The content analysis, however, paints a very different picture:
- Localization efforts
* 12.5 percent of sites were slightly different from their English-language counterparts.
* A whopping 12 percent of sites were basically translated replicas of their parent company’s English-language site.
- Use of ccTLD (country code to- level domain names)
* A ccTLD shows the international customer that the company is committed to their market. It also helps companies to be found more easily using local search engines.
* Approximately 12 percent of companies were fully using ccTLD for their international web sites.
* Almost 61 percent were not using ccTLD at all.
- Cultural customization
* Only 3 percent of the sites customized graphics, colors and values to local cultures.
* Only 19 percent of company sites have navigational elements equivalent to the English-language pages.
* Even though the companies surveyed see global web sites as a source of revenue, they are not willing to invest to make them easy to navigate for their international audience.
- Customer support
* Even though 76 percent of respondents believe localization is either important or very important in achieving international satisfaction, only 14 percent of the international sites actually have a customer support section that is the equivalent to what is being offered on U.S. parent pages.
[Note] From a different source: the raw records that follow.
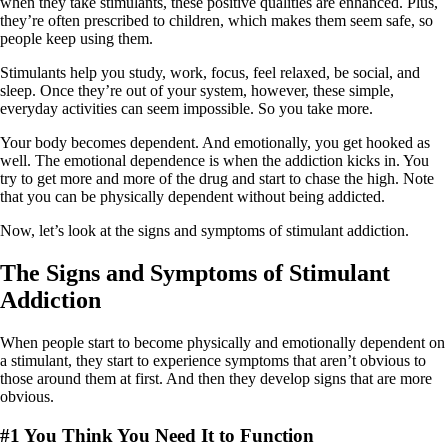
when they take stimulants, these positive qualities are enhanced. Plus,
they’re often prescribed to children, which makes them seem safe, so
people keep using them.
Stimulants help you study, work, focus, feel relaxed, be social, and
sleep. Once they’re out of your system, however, these simple,
everyday activities can seem impossible. So you take more.
Your body becomes dependent. And emotionally, you get hooked as
well. The emotional dependence is when the addiction kicks in. You
try to get more and more of the drug and start to chase the high. Note
that you can be physically dependent without being addicted.
Now, let’s look at the signs and symptoms of stimulant addiction.
The Signs and Symptoms of Stimulant
Addiction
When people start to become physically and emotionally dependent on
a stimulant, they start to experience symptoms that aren’t obvious to
those around them at first. And then they develop signs that are more
obvious.
#1 You Think You Need It to Function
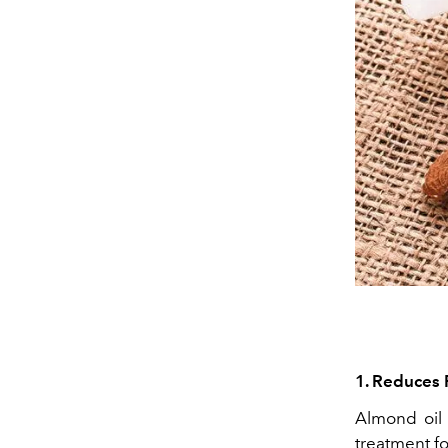
1. Reduces 
Almond oil 
treatment fo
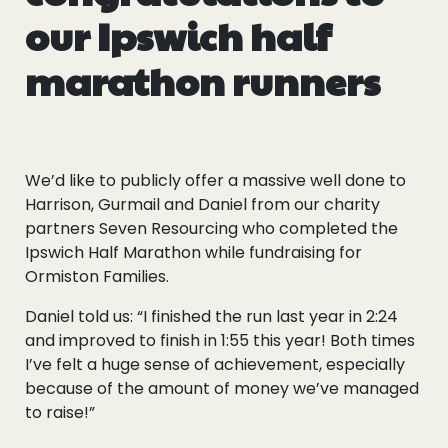
our Ipswich half
marathon runners
We’d like to publicly offer a massive well done to
Harrison, Gurmail and Daniel from our charity
partners Seven Resourcing who completed the
Ipswich Half Marathon while fundraising for
Ormiston Families.
Daniel told us: “I finished the run last year in 2:24
and improved to finish in 1:55 this year! Both times
I’ve felt a huge sense of achievement, especially
because of the amount of money we’ve managed
to raise!”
* About 42 percent of the companies are making their customer privacy, security and other policies available for their global customers, showing that companies are making an effort to make these policies available.
The time to localize? Now.
In this current economic climate, localization can be used as a strategic business tool in penetrating other markets. Organizations just need to be aware of the cultural and linguistic barriers and fully understand their target market.
Yet the research makes it clear. Companies understand the importance of localizing. They still need, however, to make dramatic changes on their web sites, such as rewriting and translating text, modifying and creating new graphics, changing colors and layout, and modifying tables, forms and database fields.
For companies looking overseas, there are incredible opportunities beckoning. With the right strategies, organizations can create a first-mover advantage that will yield significant chances for long-term growth.
Gary Muddyman is managing director and chief executive officer of Conversis, a U.K.- based company that advances localization and translation as strategic business tools. Gary leads the company’s strategic business development and has successfully launched the company’s full range of services.
Prior to joining Conversis, Gary served as director of operations for K International Plc. In this position, he was responsible for development and implementation of business strategies. Before that, Gary spent 16 years working for HSBC Asset Finance UK Ltd., one of the largest banking and financial services organisations in the world. During his tenure there, Gary led various product, commercial and business development divisions. Gary earned a master’s of business administration from Warwick University.